Few monikers have seen the type of inversion as “nerd.” Although this label to those fixated and adept at all things technical was initially considered a dis, it is most certainly a title for the cool and esteemed in modern day society. While this is not the reason for Dongjae “Krystofer” Kim’s work with NASA, his association with this science and tech icon has increased his acclaim in nerd fandom. His work for this heralded organization has appeared in Time Magazine, the New York Times, and a number of the most well-known publications in existence as well as YouTube hits numbering in the multimillions. It’s a mutually cherished relationship as Krystofer relates, “NASA is the best place to work. I always joke that I found the perfect job right out of college and I’ve peaked. The people are lovely. The work culture and everything is very progressive, not at all what people expect from a government organization. There’s an almost indescribable feeling of driving by a big NASA logo on your morning commute.”

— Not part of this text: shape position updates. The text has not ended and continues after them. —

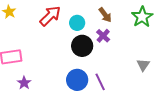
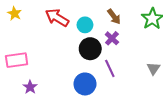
red arrow: (50, 16) -> (57, 18), turned -105
purple line: (100, 82) -> (110, 68), moved

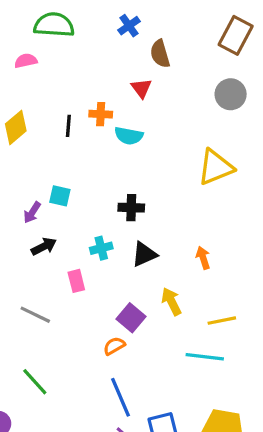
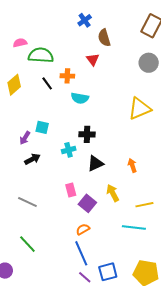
green semicircle: (54, 25) -> (41, 55), moved
black line: (68, 126) -> (47, 83), turned -40
cyan semicircle: (129, 136) -> (80, 98), moved
cyan cross: (101, 248) -> (69, 150), moved
pink rectangle: (76, 281) -> (71, 190), moved
orange semicircle: (114, 346) -> (83, 229), moved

Kim has been at NASA since 2015 when he was hired by Wade Sisler, Executive Producer for Department of Communications at NASA Goddard Space Center and Conceptual Image Lab team. Working as lead animator with producer Genna Duberstein on animation projects like 2015’s “Lunar Eclipse” (which received four million views on YouTube) and 2017’s “Solar Eclipse” propelled Krystofer’s work into main stream exposure. Because these productions became public domain benefiting the science community and the general population, they were utilized by massive outlets like NatGeo and others to explain and describe these celestial occurrences. Duberstein primarily credits the ubiquitous popularity of these productions to Kim stating, “Krystofer is able to quickly grasp the science and make it accessible to a general audience. He has a fantastic sense of design and a knack for making tough topics appealing. I worked with Krystofer on a variety of science stories for the Heliophysics division at NASA’s Goddard Space Flight Center.” Some of these other projects include a two-page spread illustration in a Time Magazine Special Edition (“100 New Scientific Discoveries”), a New York Times Editorial Illustration (“One World Trade Center”), and even The NYC Downtown Short Film Festival (“The Matchbox”).

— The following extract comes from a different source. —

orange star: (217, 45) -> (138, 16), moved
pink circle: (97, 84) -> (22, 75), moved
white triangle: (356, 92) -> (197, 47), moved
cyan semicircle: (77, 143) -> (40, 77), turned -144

This stylized retro-feel yet full color illustrations and animation coupled with the information from NASA scientists is the perfect concoction to appeal to the masses. His work at NASA has given Krystofer a definitive cool factor for party conversations with strangers. Krystofer concedes, “I’ve always loved science. I was interested in how the world worked but I actually had some impediments to this love growing up in Korea. The Korean educational system divides students on two tracks, science/engineering or liberal arts. Because my math scores weren’t good enough at the end of middle school, I was not allowed take the Science track. I was always self-educating myself in scientific topics. I think this viewpoint of looking into science topics from an outsider’s perspective, always struggling to understand hard concepts and had to teach myself to gain understanding, was a great practice in being the conveyer of conceptual scientific topics to general public. I stand somewhere in between the scientists and the general public and be able to liaison. I’ve found my niche in an environment that I enjoy and find fulfilling.”